After years of discussing the possible launch of a US equities exchange, the parent company of the Miami Options Exchange plans to dive into the crowded market sometime in early next year, reported the Wall Street Journal on March 4.
The industry’s reaction to the news of a potential thirteenth, or possible fourteenth or fifteenth exchange depending on the actions of the Long-Term Exchange and the Members Exchange, has been mixed.
"It's another expression that the marketplace has the confidence, the technology, and the desire to take on the monopolistic exchange powers that exist today," said Joe Wald, CEO of Clearpool. "It is a great reflection of what we heard out of MEMX and some of the other exchanges that with sufficient capital markets technology people believe that they can compete head-to-head for the quality of execution and speed in a far more cost-effective way."
It honestly depends on what value Miami International Holdings expects to bring to the table, according to Spencer Mindlin, an analyst at industry research firm Aite Group.
“To spin up another independent exchange that does not necessarily save on costs the industry does not need another plain vanilla equities exchanges,” he told Markets Media.
A new equities exchange would further fragment the market, introduce more arbitrage opportunities, and increase overall costs for institutional investors if it introduces some form of innovation or solves existing problems in the current market, added Joe Saluzzi, co-founder and partner at agency brokerage Themis Trading.
Saluzzi would like to see a level of innovation similar to how the Investors Exchange disseminates its aggregated market data feed as opposed to the typical order-by-order manner.
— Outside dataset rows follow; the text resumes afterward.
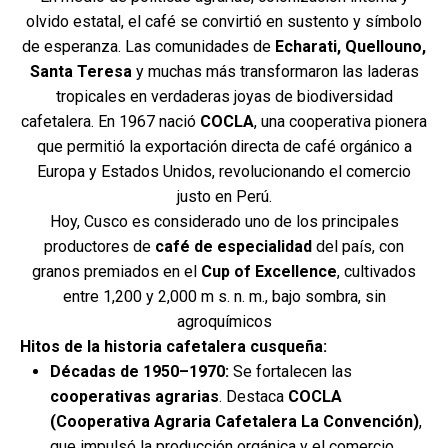
olvido estatal, el café se convirtió en sustento y símbolo
de esperanza. Las comunidades de
Echarati, Quellouno,
Santa Teresa
y muchas más transformaron las laderas
tropicales en verdaderas joyas de biodiversidad
cafetalera. En 1967 nació
COCLA
, una cooperativa pionera
que permitió la exportación directa de café orgánico a
Europa y Estados Unidos, revolucionando el comercio
justo en Perú.
Hoy, Cusco es considerado uno de los principales
productores de
café de especialidad
del país, con
granos premiados en el
Cup of Excellence
, cultivados
entre 1,200 y 2,000 m s. n. m., bajo sombra, sin
agroquímicos
Hitos de la historia cafetalera cusqueña:
Décadas de 1950–1970:
Se fortalecen las
cooperativas agrarias
. Destaca
COCLA
(Cooperativa Agraria Cafetalera La Convención)
,
que impulsó la producción orgánica y el comercio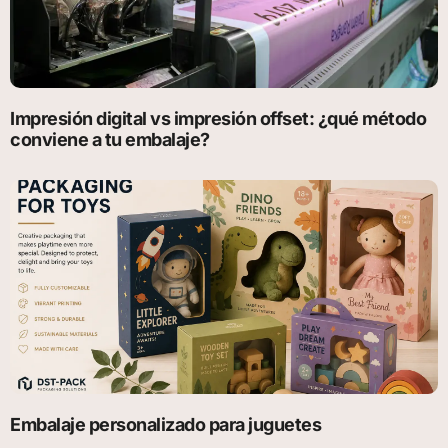
Impresión digital vs impresión offset: ¿qué método
conviene a tu embalaje?
Embalaje personalizado para juguetes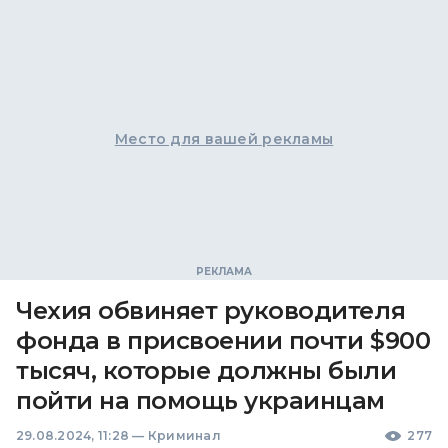
Место для вашей рекламы
Чехия обвиняет руководителя
фонда в присвоении почти $900
тысяч, которые должны были
пойти на помощь украинцам
29.08.2024, 11:28
—
Криминал
277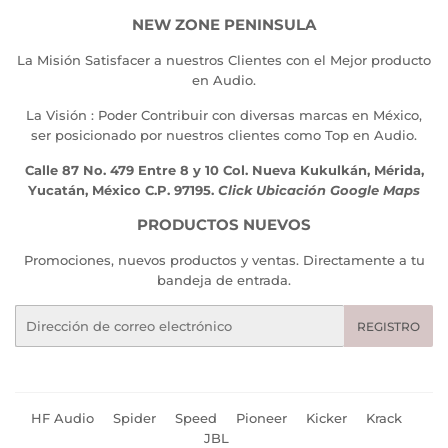
NEW ZONE PENINSULA
La Misión Satisfacer a nuestros Clientes con el Mejor producto
en Audio.
La Visión : Poder Contribuir con diversas marcas en México,
ser posicionado por nuestros clientes como Top en Audio.
Calle 87 No. 479 Entre 8 y 10 Col. Nueva Kukulkán, Mérida,
Yucatán, México C.P. 97195.
Click Ubicación Google Maps
PRODUCTOS NUEVOS
Promociones, nuevos productos y ventas. Directamente a tu
bandeja de entrada.
Correo
REGISTRO
electrónico
HF Audio
Spider
Speed
Pioneer
Kicker
Krack
JBL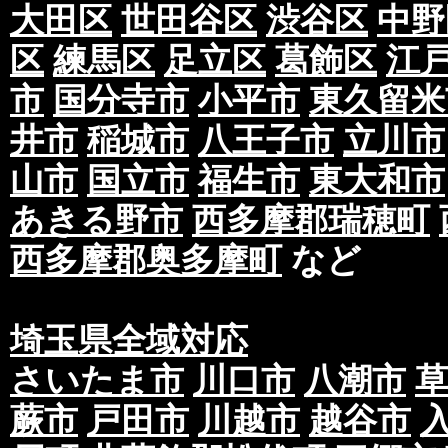
大田区
世田谷区
渋谷区
中野
区
練馬区
足立区
葛飾区
江
市
国分寺市
小平市
東久留米
井市
稲城市
八王子市
立川市
山市
国立市
福生市
東大和市
あきる野市
西多摩郡瑞穂町
西多摩郡奥多摩町
など
埼玉県全域対応
さいたま市
川口市
八潮市
蕨市
戸田市
川越市
越谷市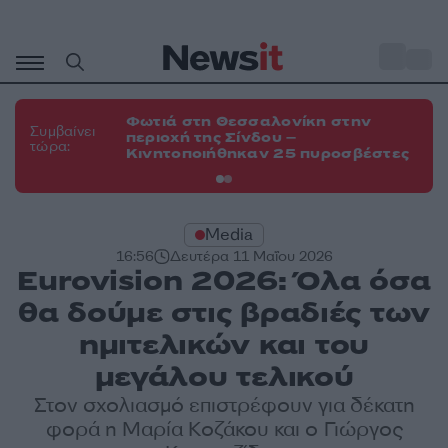
Μετάβαση
σε
o
35
περιεχόμενο
Φωτιά στη Θεσσαλονίκη στην
Φω
Συμβαίνει
περιοχή της Σίνδου –
Ευ
τώρα:
Κινητοποιήθηκαν 25 πυροσβέστες
τη
Media
16:56
Δευτέρα 11 Μαΐου 2026
Eurovision 2026: Όλα όσα
θα δούμε στις βραδιές των
ημιτελικών και του
μεγάλου τελικού
Στον σχολιασμό επιστρέφουν για δέκατη
φορά η Μαρία Κοζάκου και ο Γιώργος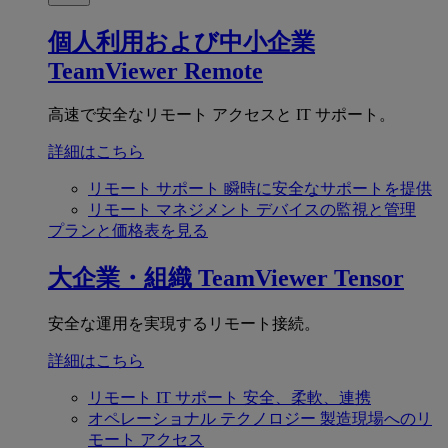
個人利用および中小企業
TeamViewer Remote
高速で安全なリモート アクセスと IT サポート。
詳細はこちら
リモート サポート
瞬時に安全なサポートを提供
リモート マネジメント
デバイスの監視と管理
プランと価格表を見る
大企業・組織
TeamViewer Tensor
安全な運用を実現するリモート接続。
詳細はこちら
リモート IT サポート
安全、柔軟、連携
オペレーショナル テクノロジー
製造現場へのリ
モート アクセス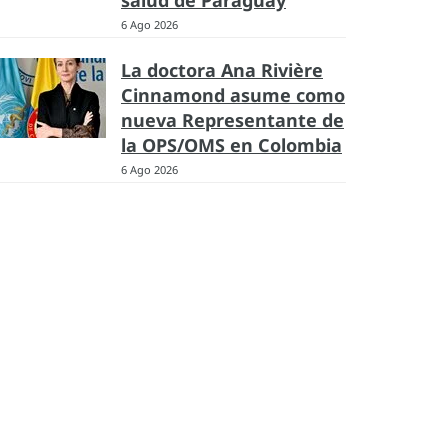
salud de Paraguay
6 Ago 2026
La doctora Ana Rivière
Cinnamond asume como
nueva Representante de
la OPS/OMS en Colombia
6 Ago 2026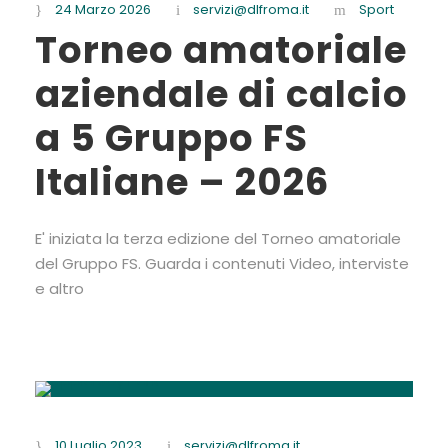
24 Marzo 2026
servizi@dlfroma.it
Sport
Torneo amatoriale
aziendale di calcio
a 5 Gruppo FS
Italiane – 2026
E' iniziata la terza edizione del Torneo amatoriale
del Gruppo FS. Guarda i contenuti Video, interviste
e altro
10 Luglio 2023
servizi@dlfroma.it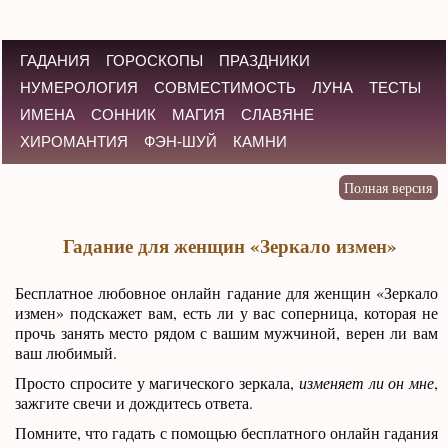
ГАДАНИЯ
ГОРОСКОПЫ
ПРАЗДНИКИ
НУМЕРОЛОГИЯ
СОВМЕСТИМОСТЬ
ЛУНА
ТЕСТЫ
ИМЕНА
СОННИК
МАГИЯ
СЛАВЯНЕ
ХИРОМАНТИЯ
ФЭН-ШУЙ
КАМНИ
Гадание для женщин «Зеркало измен»
Бесплатное любовное онлайн гадание для женщин «Зеркало
измен» подскажет вам, есть ли у вас соперница, которая не
прочь занять место рядом с вашим мужчиной, верен ли вам
ваш любимый.
Просто спросите у магического зеркала,
изменяет ли он мне
,
зажгите свечи и дождитесь ответа.
Помните, что гадать с помощью бесплатного онлайн гадания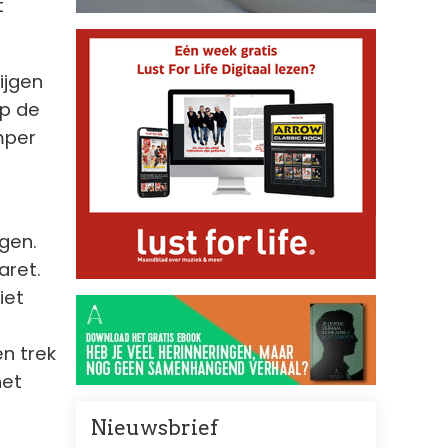
t
ijgen
op de
mper
.
rgen.
aret.
iet
en trek
het
Nieuwsbrief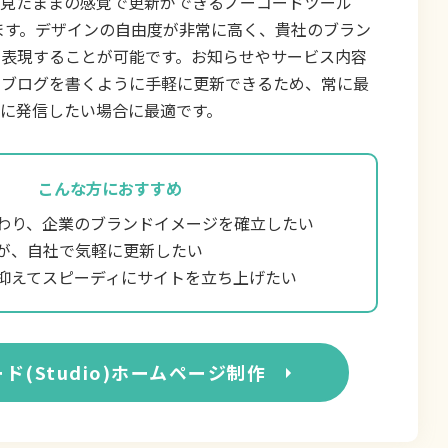
、見たままの感覚で更新ができるノーコードツール
用します。デザインの自由度が非常に高く、貴社のブラン
で表現することが可能です。お知らせやサービス内容
でブログを書くように手軽に更新できるため、常に最
に発信したい場合に最適です。
こんな方におすすめ
わり、企業のブランドイメージを確立したい
が、自社で気軽に更新したい
抑えてスピーディにサイトを立ち上げたい
ド(Studio)ホームページ制作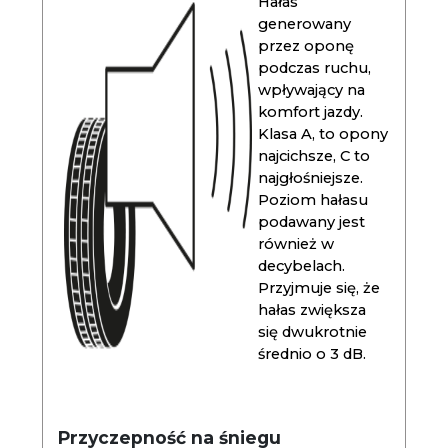
Hałas
generowany
przez oponę
podczas ruchu,
wpływający na
komfort jazdy.
Klasa A, to opony
najcichsze, C to
najgłośniejsze.
Poziom hałasu
podawany jest
również w
decybelach.
Przyjmuje się, że
hałas zwiększa
się dwukrotnie
średnio o 3 dB.
Przyczepność na śniegu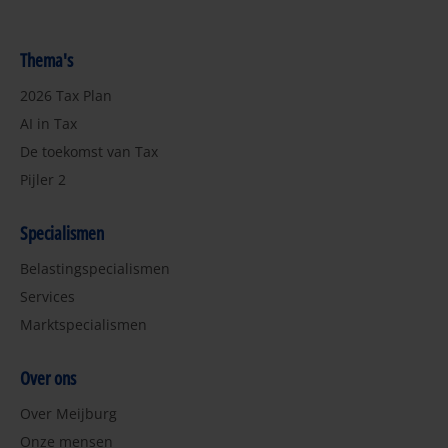
Thema's
2026 Tax Plan
AI in Tax
De toekomst van Tax
Pijler 2
Specialismen
Belastingspecialismen
Services
Marktspecialismen
Over ons
Over Meijburg
Onze mensen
“When you go order-by-order, you allow the high-frequency traders, and everyone else, to see everything that is going through your system,” he said. “It is much more difficult for them to spot and track everything you are doing like revising, canceling, and so on.”
All three agreed that the market is short on information regarding the expected exchange’s pricing, operations, and potential liquidity providers.
Saluzzi noted he was unsure if natural liquidity providers would be attracted to the new trading venues.
“They are going to feel a little nervous going into what essentially is a shark pool,” he said. “There’s ‘liquidity,’ but will it disappear every time volatility picks up? Will you find natural liquidity like you do in BIDS, Liquidnet, or IEX?”
The addition of up to three more equities exchanges also may push the US Securities and Exchange Commission to re-examine Regulation NMS and its Rule 611 on order protection.
For a market like the US equities market that lends itself to economies of scale, the market is broken, according to Mindlin.
“In any other industry that lends itself to wholesale, you would see the market gravitate to a few providers of sufficient scale that enable others participants in the supply chain to do more business,” he said. ”What you see in the secondary capital markets in the US is the opposite. Because of regulation, there is more and more fragmentation among the matching function, which is opposite what you expect with a commodity service.”
As a result, there has been consolidation within the market-market community, which has made it difficult for new market markets and liquidity providers to last in the market.
"You continue to see large liquidity providers acquire smaller ones like Sun Trading and Virtu acquisition of KCG and ITG,” said Mindlin. “It's hard to imagine how much more room there is to consolidate.”
However, Saluzzi is wary of regulators changing the current rule.
"The HFT community has been trying to push that for a while," he said. "That way, they can get around the NBBO and start all new games. If you have the best quote, you should be honored.”